_What is expected_
Ignoring the pictures, repeat every entry below exactly as it appears.

_Study material_
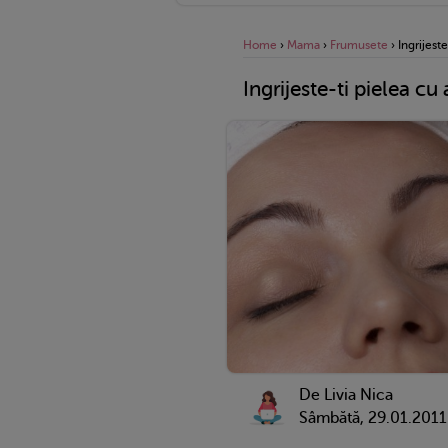
Home
›
Mama
›
Frumusete
›
Ingrijest
Ingrijeste-ti pielea cu
De
Livia Nica
Sâmbătă, 29.01.2011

_Your response_
Home
›
Mama
›
Frumusete
›
Ingrijest
Ingrijeste-ti pielea cu
De
Livia Nica
Sâmbătă, 29.01.2011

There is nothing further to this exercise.